Toward a Planetary Atlas of Plankton
“Our adventures with expansion microscopy are only beginning,” said Dey. “This is perhaps the first high-resolution microscopy technique that has the potential to match the scale and ambition of large biodiversity genomics projects, enabling us in the near future to associate new multiomics data with cellular physiology at scale across the tree of life.”
With Oxford University’s Thomas Richards joining the effort, Dey and Dudin also secured a CHF 2 million Moore Foundation Grant to continue the research.
“The next step is to selectively look deeper into certain species within this broad collection to answer specific questions, such as understanding how mitosis and multicellularity evolved and the phenotypic diversity that underlie major evolutionary transitions,” Dudin said.

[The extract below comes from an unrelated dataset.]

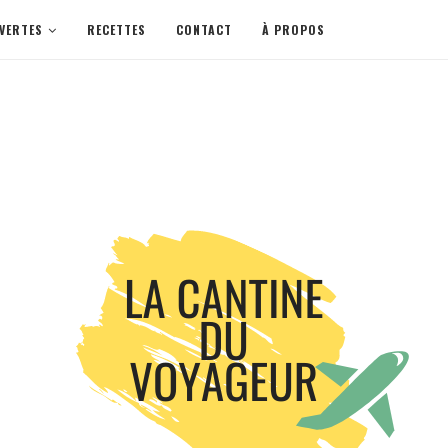
VERTES
RECETTES
CONTACT
À PROPOS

Reference: “Charting the landscape of cytoskeletal diversity in microbial eukaryotes” by Felix Mikus, Armando Rubio Ramos, Hiral Shah, Jonas Hellgoth, Marine Olivetta, Susanne Borgers, Clémence Saint-Donat, Margarida Araújo, Chandni Bhickta, Paulina Cherek, Jone Bilbao, Estibalitz Txurruka, Yana Eglit, Nikolaus Leisch, Yannick Schwab, Filip Husnik, Sergio Seoane, Ian Probert, Paul Guichard, Virginie Hamel, Gautam Dey and Omaya Dudin, 31 October 2025, Cell.